(PROVIDED MATERIAL Opens)

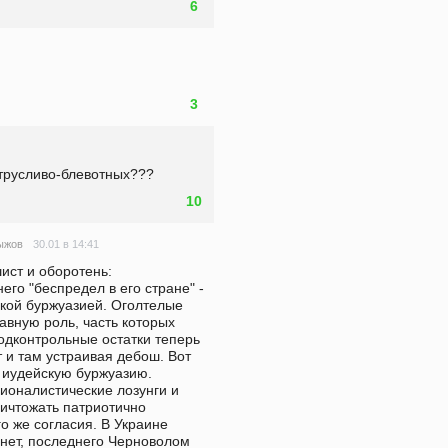
6
3
 трусливо-блевотных???
10
30.01 в 14:41
ыжов
ист и оборотень: 
него "беспредел в его стране" - 
нской буржуазией. Оголтелые 
вную роль, часть которых 
одконтрольные остатки теперь 
и там устраивая дебош. Вот 
 иудейскую буржуазию. 
ионалистические лозунги и 
ничтожать патриотично 
о же согласия. В Украине 
нет, последнего Черноволом 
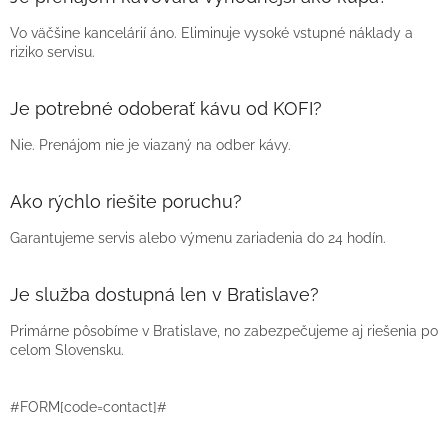
Vo väčšine kancelárií áno. Eliminuje vysoké vstupné náklady a
riziko servisu.
Je potrebné odoberať kávu od KOFI?
Nie. Prenájom nie je viazaný na odber kávy.
Ako rýchlo riešite poruchu?
Garantujeme servis alebo výmenu zariadenia do 24 hodín.
Je služba dostupná len v Bratislave?
Primárne pôsobíme v Bratislave, no zabezpečujeme aj riešenia po
celom Slovensku.
#FORM[code=contact]#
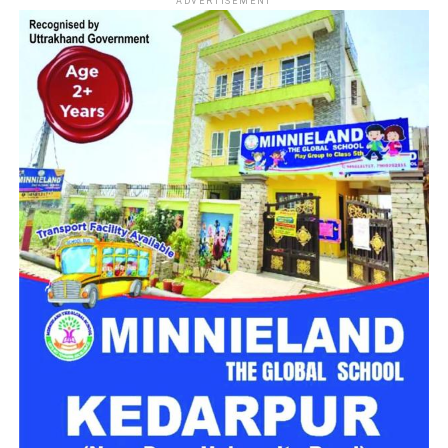
ADVERTISEMENT
दिल्ली
सरकार के विभिन्न विभागों में प्रशासनिक, तकनीकी, शैक्षणिक
(Teaching) और वैज्ञानिक (Scientific) श्रेणियों के खाली पड़े पदों को
भरने के लिए कुल
1979 पदों
पर वैकेंसी निकाली गई है। यह भर्ती ग्रुप-B
और ग्रुप-C श्रेणियों के अंतर्गत की जा रही है।
भर्ती बोर्ड का नाम
दिल्ली अधीनस्थ सेवा चयन बोर्ड
(DSSSB)
कुल पदों की संख्या
1979 पद
पद की श्रेणियां
ग्रुप-B और ग्रुप-C (शैक्षणिक,
तकनीकी, प्रशासनिक और वैज्ञानिक)
आवेदन का माध्यम
ऑनलाइन (Online)
नौकरी का स्थान
दिल्ली (NCR)
आधिकारिक वेबसाइट
dsssb.delhi.gov.in
महत्वपूर्ण तिथियां (Important Dates)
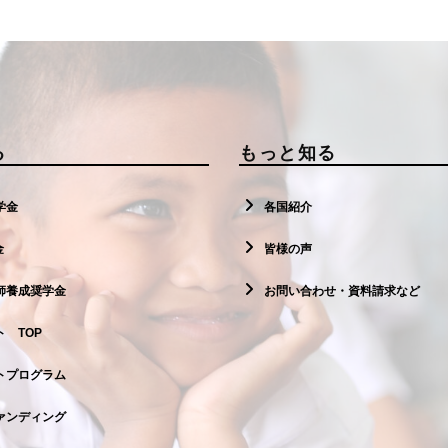
る
もっと知る
学金
各国紹介
金
皆様の声
師養成奨学金
お問い合わせ・資料請求など
 TOP
トプログラム
ァンディング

(PROVIDED MATERIAL Closes)

**GOAL OF THE EXERCISE**
Across the entries above, work out how many lines include the string "Bratislave", and report only that figure.

**WRITTEN REPLY**
2